■ Records for the exercise:
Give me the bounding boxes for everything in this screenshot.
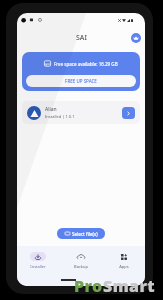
button[interactable]: Open	[122, 107, 135, 119]
staticText: Select file(s)	[72, 231, 98, 237]
button[interactable]: Select file(s)	[57, 228, 105, 239]
button[interactable]: Backup	[59, 252, 102, 269]
staticText: Alian	[45, 106, 57, 113]
staticText: Installer	[30, 264, 46, 269]
staticText: Free space available: 16.29 GB	[54, 61, 118, 67]
staticText: Apps	[119, 264, 129, 269]
staticText: Smart	[103, 275, 156, 297]
button[interactable]: Donate	[131, 33, 141, 43]
button[interactable]: Alian	[22, 101, 140, 124]
button[interactable]: Apps	[102, 252, 145, 269]
staticText: FREE UP SPACE	[65, 78, 97, 84]
button[interactable]: Installer	[17, 252, 59, 269]
staticText: Installed | 1.0.1	[45, 114, 75, 119]
button[interactable]: FREE UP SPACE	[26, 75, 136, 87]
staticText: Pro	[74, 275, 103, 297]
staticText: SAI	[76, 33, 87, 43]
staticText: Backup	[74, 264, 88, 269]
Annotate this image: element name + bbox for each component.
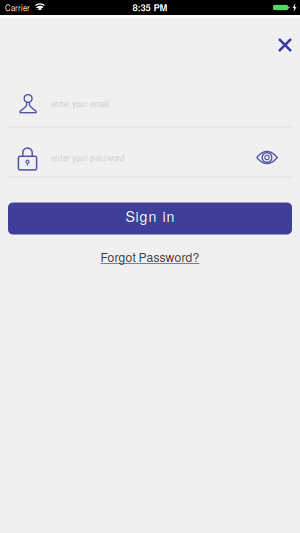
button[interactable]: enter your email	[0, 94, 300, 114]
button[interactable]	[256, 150, 278, 165]
staticText: enter your password	[51, 151, 125, 164]
staticText: 8:35 PM	[132, 1, 168, 14]
staticText: Carrier	[5, 1, 30, 14]
staticText: Forgot Password?	[100, 248, 200, 265]
button[interactable]: Forgot Password?	[100, 248, 200, 265]
staticText: Sign in	[126, 206, 174, 226]
button[interactable]: Sign in	[8, 202, 292, 234]
button[interactable]	[278, 38, 292, 52]
button[interactable]: enter your password	[0, 145, 300, 170]
staticText: enter your email	[51, 97, 109, 110]
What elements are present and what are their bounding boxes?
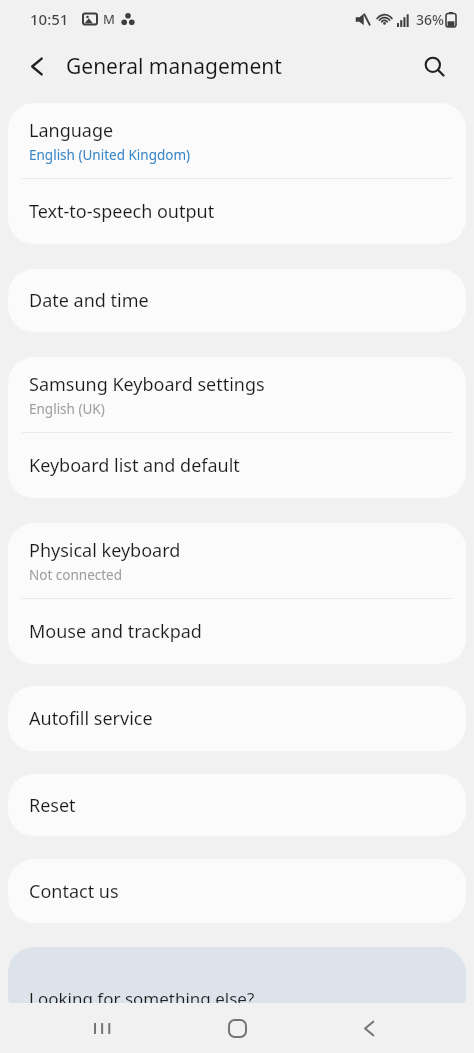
- button[interactable]: Keyboard list and default: [8, 433, 466, 498]
- button[interactable]: Autofill service: [8, 686, 466, 751]
- staticText: Autofill service: [29, 706, 153, 731]
- staticText: Date and time: [29, 288, 149, 313]
- staticText: Reset: [29, 793, 76, 818]
- button[interactable]: Looking for something else?: [8, 947, 466, 1022]
- staticText: Language: [29, 118, 114, 143]
- staticText: 36%: [416, 10, 444, 29]
- button[interactable]: Search: [412, 44, 456, 88]
- button[interactable]: Samsung Keyboard settings: [8, 357, 466, 432]
- button[interactable]: Home: [214, 1005, 260, 1051]
- button[interactable]: Date and time: [8, 269, 466, 332]
- staticText: Not connected: [29, 566, 123, 584]
- button[interactable]: Back: [16, 45, 58, 87]
- button[interactable]: Language: [8, 103, 466, 178]
- button[interactable]: Recents: [80, 1005, 126, 1051]
- staticText: English (United Kingdom): [29, 146, 191, 164]
- staticText: Keyboard list and default: [29, 453, 240, 478]
- staticText: 10:51: [30, 9, 69, 29]
- button[interactable]: Physical keyboard: [8, 523, 466, 598]
- staticText: M: [103, 10, 115, 28]
- button[interactable]: Contact us: [8, 859, 466, 923]
- staticText: Contact us: [29, 879, 119, 904]
- staticText: Physical keyboard: [29, 538, 181, 563]
- staticText: Samsung Keyboard settings: [29, 372, 265, 397]
- staticText: English (UK): [29, 400, 105, 418]
- button[interactable]: Back: [346, 1005, 392, 1051]
- button[interactable]: Mouse and trackpad: [8, 599, 466, 664]
- staticText: Text-to-speech output: [29, 199, 215, 224]
- button[interactable]: Text-to-speech output: [8, 179, 466, 244]
- staticText: Looking for something else?: [29, 987, 255, 1010]
- button[interactable]: Reset: [8, 774, 466, 836]
- staticText: General management: [66, 52, 282, 81]
- staticText: Mouse and trackpad: [29, 619, 202, 644]
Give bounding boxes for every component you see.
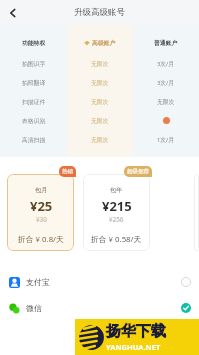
staticText: 包月 (35, 186, 48, 194)
staticText: 超级推荐 (127, 168, 149, 175)
staticText: 热销 (62, 168, 73, 175)
staticText: ¥256 (109, 215, 124, 224)
button[interactable]: Back (4, 4, 22, 22)
staticText: 无限次 (91, 60, 109, 67)
staticText: 无限次 (91, 98, 109, 105)
staticText: 无限次 (91, 79, 109, 86)
staticText: 折合 ¥ 0.58/天 (91, 234, 142, 245)
button[interactable]: 支付宝 (0, 269, 199, 295)
button[interactable]: 包年 (83, 174, 150, 251)
staticText: YANGHUA.NET (106, 342, 161, 352)
staticText: 包年 (110, 186, 123, 194)
staticText: 高清扫描 (22, 136, 46, 143)
staticText: 高级账户 (92, 39, 116, 46)
staticText: 无限次 (157, 98, 175, 105)
staticText: 3次/月 (157, 79, 175, 87)
staticText: 拍图识字 (22, 60, 46, 67)
staticText: ¥30 (36, 215, 47, 224)
staticText: ¥215 (102, 197, 132, 215)
staticText: 普通账户 (154, 39, 178, 46)
staticText: 折合 ¥ 0.8/天 (18, 234, 64, 245)
staticText: 表格识别 (22, 117, 46, 124)
staticText: 扫描证件 (22, 98, 46, 105)
staticText: 无限次 (91, 117, 109, 124)
button[interactable]: 包月 (7, 174, 74, 251)
staticText: 拍照翻译 (22, 79, 46, 86)
staticText: 功能特权 (22, 39, 46, 46)
staticText: 升级高级账号 (74, 7, 125, 18)
staticText: 1次/月 (157, 136, 175, 144)
staticText: 扬华下载 (106, 322, 166, 341)
staticText: 支付宝 (26, 277, 50, 287)
staticText: 无限次 (91, 136, 109, 143)
button[interactable]: 微信 (0, 295, 199, 321)
staticText: 微信 (26, 303, 42, 313)
staticText: ¥25 (30, 197, 53, 215)
staticText: 3次/月 (157, 60, 175, 68)
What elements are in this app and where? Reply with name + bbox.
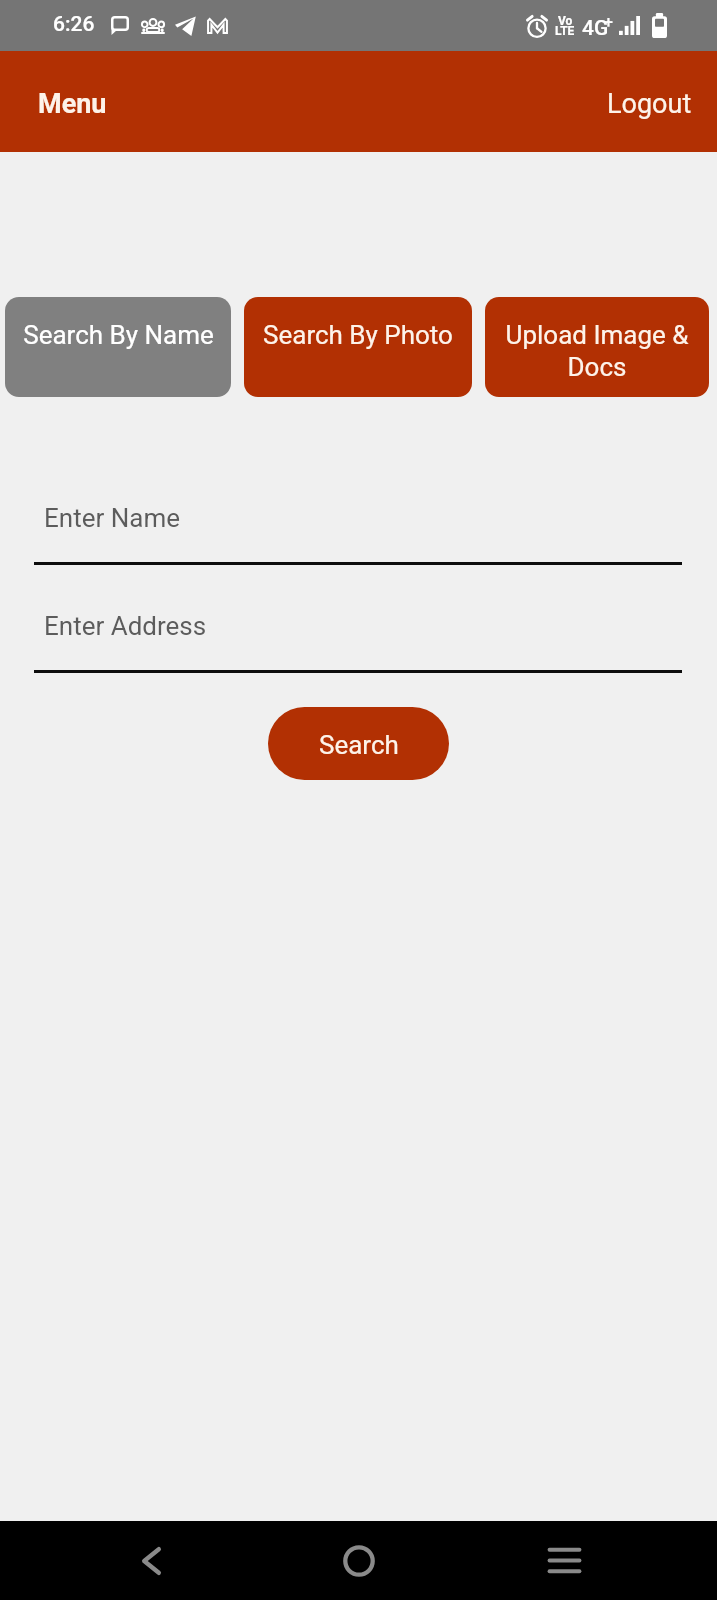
staticText: Search By Photo — [263, 320, 453, 350]
staticText: Search By Name — [23, 320, 214, 350]
button[interactable]: Home — [324, 1521, 394, 1600]
button[interactable]: Recent apps — [529, 1521, 599, 1600]
staticText: Vo — [558, 14, 573, 28]
staticText: Enter Address — [44, 611, 207, 641]
button[interactable]: Enter Name — [34, 497, 682, 565]
button[interactable]: Enter Address — [34, 605, 682, 673]
staticText: + — [604, 13, 613, 32]
staticText: LTE — [555, 24, 575, 38]
staticText: Enter Name — [44, 503, 180, 533]
button[interactable]: Back — [116, 1521, 186, 1600]
button[interactable]: Search By Name — [5, 297, 231, 397]
staticText: 4G — [582, 16, 609, 41]
staticText: Menu — [38, 88, 107, 120]
button[interactable]: Upload Image & Docs — [485, 297, 709, 397]
button[interactable]: Menu — [0, 51, 131, 152]
staticText: Upload Image & Docs — [491, 320, 703, 383]
button[interactable]: Search — [268, 707, 449, 780]
button[interactable]: Search By Photo — [244, 297, 472, 397]
staticText: Search — [319, 730, 399, 760]
button[interactable]: Logout — [583, 51, 717, 152]
staticText: Logout — [607, 88, 692, 120]
staticText: 6:26 — [53, 12, 95, 37]
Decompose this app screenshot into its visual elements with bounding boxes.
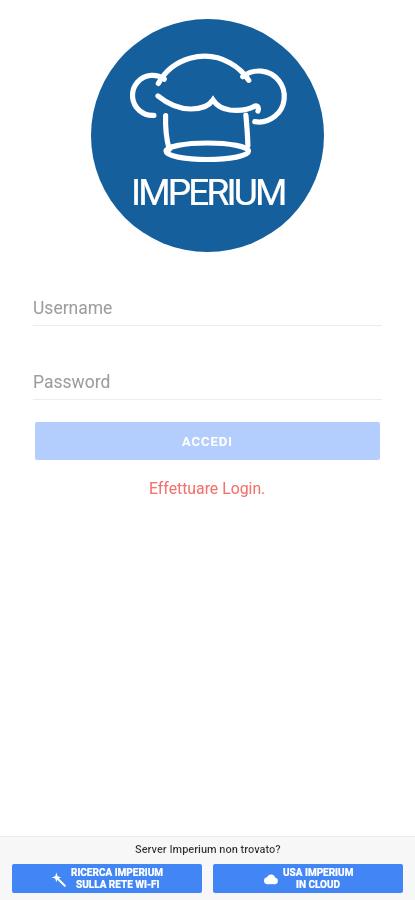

■ Action item: The answer must be every line from the records above that contains "Logout".

■ Result of this task:
button[interactable]: Logout — [583, 51, 717, 152]
staticText: Logout — [607, 88, 692, 120]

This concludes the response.